Thursday, 22 April 2010

Monday 19th April 2010

A day off so I decided to check out my regular Kempston route. Weather was fine but quite cold with a ground frost early on, warming up quickly though. I decided to reverse my normal route so I could check out the displaying Lapwings seen the previous week. This proved to be a good decision.


First up, at Kempston Mill, a Sedge Warbler was singing in the reed bed. Next up the Lapwings were displaying again, to the east of the new western bypass. At least four individuals were seen. Then it was on towards the golf course where I picked up a call I didn't know. A bit of tracking down turned up a male Black Redstart. The picture below shows the bird although not very well. This bird was extremely flighty and other than a glimpse of a rear quarter and that fantastic rusty orange tail I was unable to get very close at all. The bird was moving to a suitable song post, giving a burst of song, then moving on again.




OK I know it's a lousy picture but I just couldn't get close so I fired off a couple of shots at distance and blew the spec up to get this, better than nothing.

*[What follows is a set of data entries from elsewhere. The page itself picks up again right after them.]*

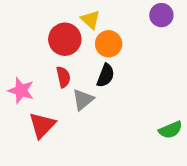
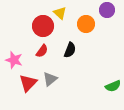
orange circle: (109, 44) -> (86, 24), moved
red semicircle: (63, 77) -> (42, 51), turned 48
gray triangle: (83, 100) -> (50, 79), moved

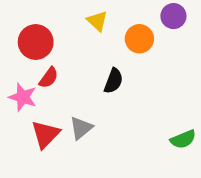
red circle: (43, 26) -> (36, 42), moved
red semicircle: (42, 51) -> (49, 78), moved

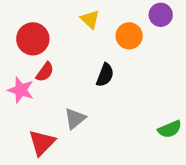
red triangle: (45, 134) -> (42, 143), moved

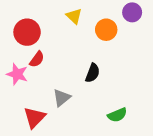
black semicircle: (105, 75) -> (93, 73), moved
green semicircle: (170, 129) -> (117, 115), moved

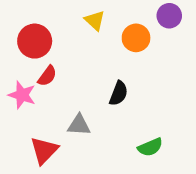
gray triangle: (62, 98) -> (79, 125), turned 42

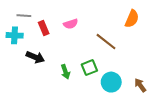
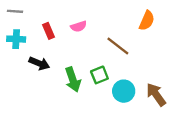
gray line: (24, 16) -> (15, 11), moved
green arrow: (65, 72) -> (73, 80), size x1.5
brown arrow: (140, 85) -> (156, 95), size x1.5

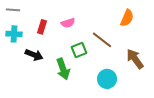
red rectangle: (49, 31) -> (42, 27), turned 40
green square: (99, 75) -> (79, 50), moved
brown arrow: (156, 95) -> (135, 59), moved

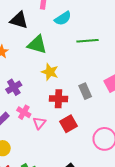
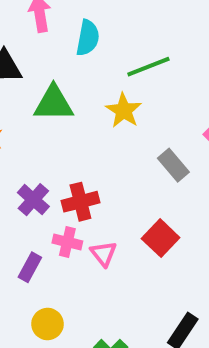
cyan semicircle: (63, 18) -> (88, 38), turned -30
yellow star: (50, 72) -> (124, 111), moved, turned 30
red cross: (59, 99) -> (80, 202), moved

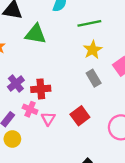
yellow star: (124, 111) -> (93, 50), moved
yellow circle: (47, 324) -> (12, 139), moved

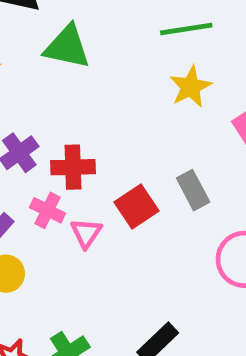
gray rectangle: (94, 78) -> (193, 190), moved
red square: (80, 116) -> (137, 206), moved

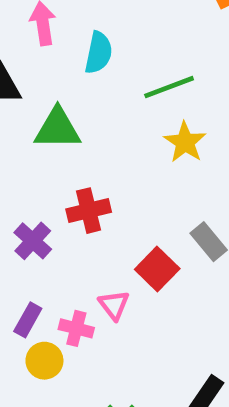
red cross: (73, 167) -> (89, 211), moved
pink cross: (48, 210) -> (76, 328), moved

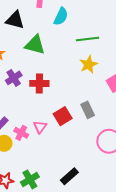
purple cross: (33, 241) -> (14, 78), moved

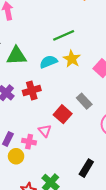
cyan semicircle: (61, 16) -> (48, 62), moved, turned -120

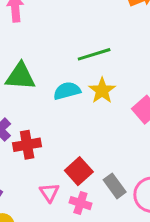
red cross: (32, 90) -> (27, 145), moved
gray rectangle: (84, 101) -> (115, 186), moved
pink cross: (29, 142) -> (80, 203), moved

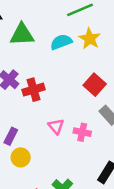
red square: (79, 171) -> (95, 85), moved

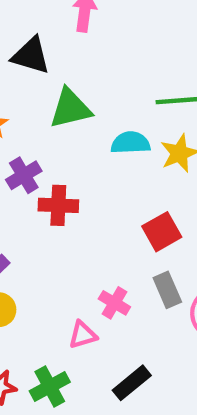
green triangle: (22, 35) -> (70, 108), turned -30
pink triangle: (56, 126) -> (83, 335), moved, turned 35

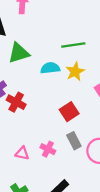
red cross: (58, 205) -> (16, 102), turned 30
pink triangle: (83, 335) -> (22, 153), moved, turned 32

After losing the Redstart I continued along the side of the golf course and came across this Meadow Pipit posing on a fence post.




Next up was a Wheatear on the 15th fairway. As I watched it moved to the 15th tee which was next to the public footpath so I moved in the hope of getting closer views and possibly a photo. Sadly by the time I got round there it had gone and I was unable to relocate it.


I crossed the golf course a little further along than normal still hoping to spot the Wheatear again, instead I came across a beautiful singing Yellowhammer, absolutely stunning:




In Biddenham Loop CP another Sedge Warbler was singing at the south end entrance. The Mute Swan was still on her nest on the island. There was a lot of work going on at the new bypass bridge so I had to take the path away from the rivers edge until I got past the bridge. Just upstream from the weir a pair of Swans had a third trapped on the bank, obviously a bit of a territorial dispute going on.


Just downstream from the weir I came across a Great Crested Grebe which had fishing line wrapped around it's head. I am reliably informed that it is still able to catch and eat fish.


Back at the Mill and the Sedge Warbler was still in full song and showing well but it was time to get back home and get some breakfast after a great morning.